Canopy to either scale back or close down operations in New York, Saskatchewan, Colombia, South Africa and Lesotho and cuts 85 full-time jobs
In a sweeping reversal of Canopy Growth Corp.’s once grandiose international growth strategy, the company announced Thursday it will shut down much of its cannabis and hemp operations abroad in an effort to rein in spending and keep supply in check as the legal cannabis sector continues to experience sluggish growth.
The Smiths Falls, Ont.-based licensed producer will either scale back or close down operations in New York, Saskatchewan, Colombia, South Africa and Lesotho, the company said in a statement.
Canopy will continue to operate internationally in Europe, Australia and Latin America on a much smaller scale through its Spectrum Therapeutics medical brand.
The cannabis producer’s stock fell about three per cent on Thursday’s news, hovering around the $20 mark.
“When I arrived at Canopy Growth in January, I committed to conducting a strategic review in order to lower our cost structure and reduce our cash burn,” Canopy’s chief executive David Klein said in a statement.
Canopy will be forced to take a charge of up to $800 million due to the restructuring, which will include cutting 85 full-time positions. The operational changes come barely a month after the licensed producer laid off 500 workers and shut down two of its biggest greenhouses in British Columbia.
“I believe the changes outlined today are an important step in our continuing efforts to focus the company’s priorities and will result in a healthier, stronger organization,” Klein said.
The abrupt shrinking of Canopy’s footprint both domestically and internationally is a vast strategic pivot from the vision of company co-founder Bruce Linton, who splurged on a string of highly priced acquisitions throughout much of 2017 and 2018 in an effort to transform the company into the world’s largest and most famous legal cannabis producer.
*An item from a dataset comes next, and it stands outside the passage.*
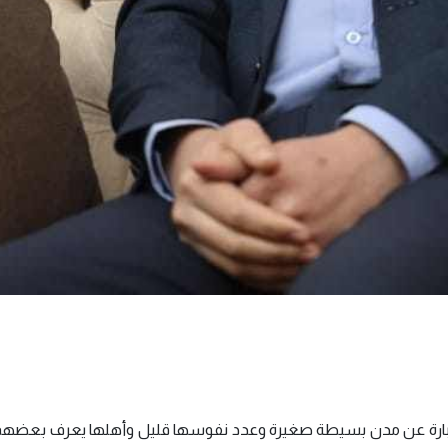
عبارة عن مدن بسيطة صغيرة وعدد نفوسها قليل وأهلها يعرف بعضهم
But the payoff from Linton’s shopping spree wasn’t immediate and ran the risk of not materializing at all. As a result, Canopy’s largest investor, alcohol giant Constellation Brands Inc., grew impatient and fired Linton last July.
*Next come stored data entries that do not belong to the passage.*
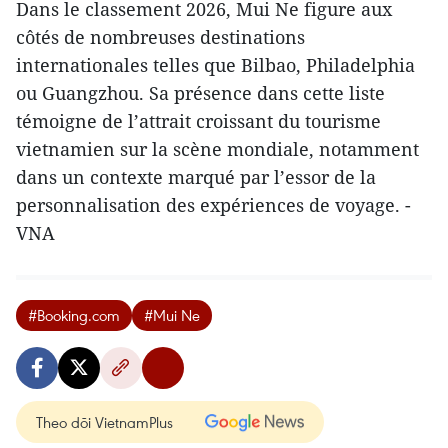
Dans le classement 2026, Mui Ne figure aux
côtés de nombreuses destinations
internationales telles que Bilbao, Philadelphia
ou Guangzhou. Sa présence dans cette liste
témoigne de l’attrait croissant du tourisme
vietnamien sur la scène mondiale, notamment
dans un contexte marqué par l’essor de la
personnalisation des expériences de voyage. -
VNA
#Booking.com
#Mui Ne
Theo dõi VietnamPlus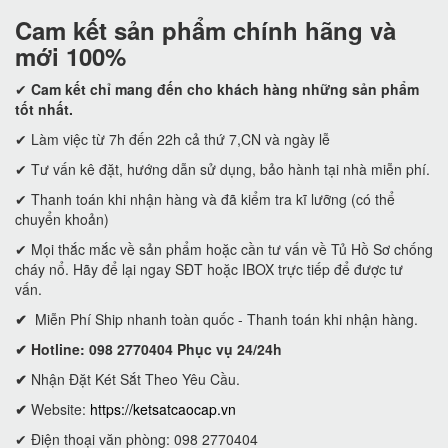
Cam kết
sản phẩm chính hãng và
mới 100%
✔
Cam kết
chỉ mang đến cho khách hàng những sản phẩm
tốt nhất.
✔ Làm việc từ 7h đến 22h cả thứ 7,CN và ngày lễ
✔ Tư vấn kê đặt, hướng dẫn sử dụng, bảo hành tại nhà miễn phí.
✔ Thanh toán khi nhận hàng và đã kiểm tra kĩ lưỡng (có thể
chuyển khoản)
✔ Mọi thắc mắc về sản phẩm hoặc cần tư vấn về Tủ Hồ Sơ chống
cháy nổ. Hãy để lại ngay SĐT hoặc IBOX trực tiếp để được tư
vấn.
✔
Miễn Phí Ship nhanh toàn quốc - Thanh toán khi nhận hàng.
✔ Hotline: 098 2770404 Phục vụ 24/24h
✔
Nhận Đặt Két Sắt Theo Yêu Cầu.
✔
Website:
https://ketsatcaocap.vn
✔ Điện thoại văn phòng: 098 2770404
Linton’s spree included an investment of between US$100 million and US$150 million in a 300,000-square-foot hemp processing facility in Kirkwood, N.Y., and a subsequent purchase of 2,000 acres of farmland in Springfield, N.Y., to cultivate hemp.
The investments were made in early 2019 and heralded by New York governor Andrew Cuomo and Democratic Senator Chuck Schumer as massive job creators for the region.
In Thursday’s statement, the company said it would “cease farming operations” in Springfield because of an “abundance of hemp produced in the 2019 growing season,” but would keep the Kirkwood processing facility.
Canopy also shut down a 90,000-square-foot indoor facility in Yorkton, Sask., that it acquired in 2017 with the intention of turning it into a leading medical cannabis producer. The operation, called Tweed Grasslands, aimed to create up to 50 jobs and plans were underway to expand the facility to incorporate hemp extraction capabilities.
Canopy’s operations in Lesotho — the first African nation to legalize medical cannabis — was acquired for US$30 million in mid-2018. It is unclear how much more Canopy invested in its southern African operations, but the company had intended to use Lesotho as a supply hub for the rest of Africa and even parts of Southern Europe as those jurisdictions started legalizing medical cannabis.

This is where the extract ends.